A couple of Canadian law schools have clinical academic directors who are able to do research, and have done an outstanding job. However, much more needs to be done. This is an opportunity for faculty members with an interest in legal education, experiential learning, and access to justice.

I took two lawyers from my clinic at Western Law with me, along with three students. In debriefing with them afterwards, I heard the following:

  • Ontario (and most other Canadian) law students generally have a much higher level of responsibility representing clients than other parts of the world;
  • Our students receive a higher level of supervision from clinic lawyers to ensure clients receive excellent quality of representation.

These observations make me proud of our Ontario system of student clinics and it shows how the hard work of my fellow clinicians and our law students have succeeded.

What I found to be most satisfying about the conference was the opportunity to speak to fellow clinicians around the world and find that we had so much in common.

Congratulations are in order to Lisa Cirillo, Executive Director for Downtown Legal Services, and Cheryl Milne, Director of the Asper Centre for Constitutional Rights, who connected with IJCLE and organized the conference.

IJCLE’s 2017 conference will be in Newcastle-on-Tyne, England.
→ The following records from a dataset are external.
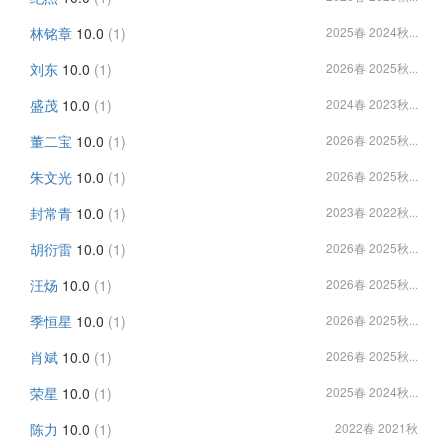
林铭章
10.0
(1)
2025春 2024秋...
刘东
10.0
(1)
2026春 2025秋...
盛茂
10.0
(1)
2024春 2023秋...
董二宝
10.0
(1)
2026春 2025秋...
朱文光
10.0
(1)
2026春 2025秋...
封常青
10.0
(1)
2023春 2022秋...
胡衍雷
10.0
(1)
2026春 2025秋...
汪炀
10.0
(1)
2026春 2025秋...
季恒星
10.0
(1)
2026春 2025秋...
肖斌
10.0
(1)
2026春 2025秋...
荣星
10.0
(1)
2025春 2024秋...
陈力
10.0
(1)
2022春 2021秋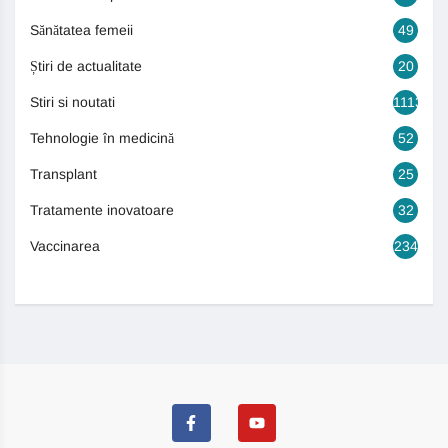
Sănătatea femeii
49
Știri de actualitate
20
Stiri si noutati
1113
Tehnologie în medicină
52
Transplant
25
Tratamente inovatoare
32
Vaccinarea
234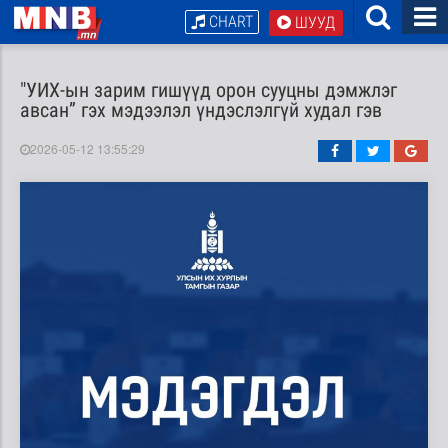
CHART
ШУУД
"УИХ-ын зарим гишүүд орон сууцны дэмжлэг
авсан” гэх мэдээлэл үндэслэлгүй худал гэв
2026-05-12 13:55:29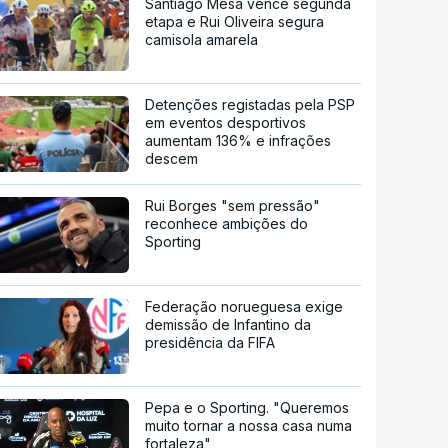
Santiago Mesa vence segunda
etapa e Rui Oliveira segura
camisola amarela
Detenções registadas pela PSP
em eventos desportivos
aumentam 136% e infrações
descem
Rui Borges "sem pressão"
reconhece ambições do
Sporting
Federação norueguesa exige
demissão de Infantino da
presidência da FIFA
Pepa e o Sporting. "Queremos
muito tornar a nossa casa numa
fortaleza"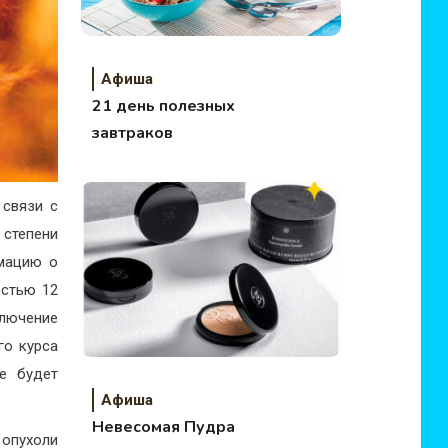
Афиша
21 день полезных
завтраков
 связи с
 степени
рмацию о
остью 12
лючение
го курса
е будет
Афиша
Невесомая Пудра
опухоли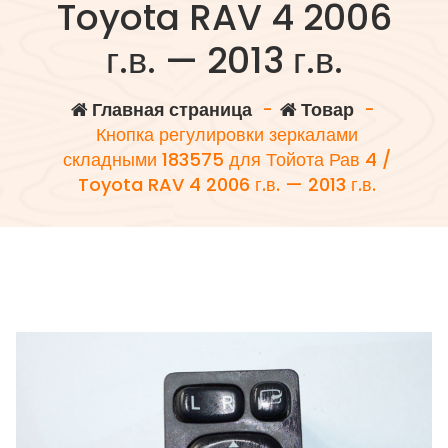
Toyota RAV 4 2006
г.в. — 2013 г.в.
Главная страница
-
Товар
-
Кнопка регулировки зеркалами
складными 183575 для Тойота Рав 4 /
Toyota RAV 4 2006 г.в. — 2013 г.в.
ACCLE’s plans will be announced in the near future.

Post Script

The Federation of Law Societies is holding its annual conference in New Brunswick in October. The Federation has partnered with Canadian law schools to organize a programme that will look at legal education from the perspective of both law societies and law schools and will address how law schools and law societies can collaborate to better prepare future lawyers.

I think this is a positive development. Law schools and law societies need to come together to look at our current legal education system. With rapid changes occurring in the practice of law, the two sides cannot remain in their respective siloes. It’s time to come together to find common ground to create a better profession.


  1. Thanks for this discussion. I believe strongly in the value of a properly developed and well-supervised clinical legal education.

    My clinical experience at UBC in the 1994-95 academic year (I was one of six students in the first year of the resurrected Aboriginal Law Clinic, held in Vancouver’s Downtown Eastside) provided invaluable experience. Our Aboriginal principal/supervising lawyer shared wisdom as well as legal, ethical, tactical, and cultural training.

    The clinic was the best thing that ever happened to me in my legal education. And it well prepared me for many aspects of the path(s) I followed subsequently.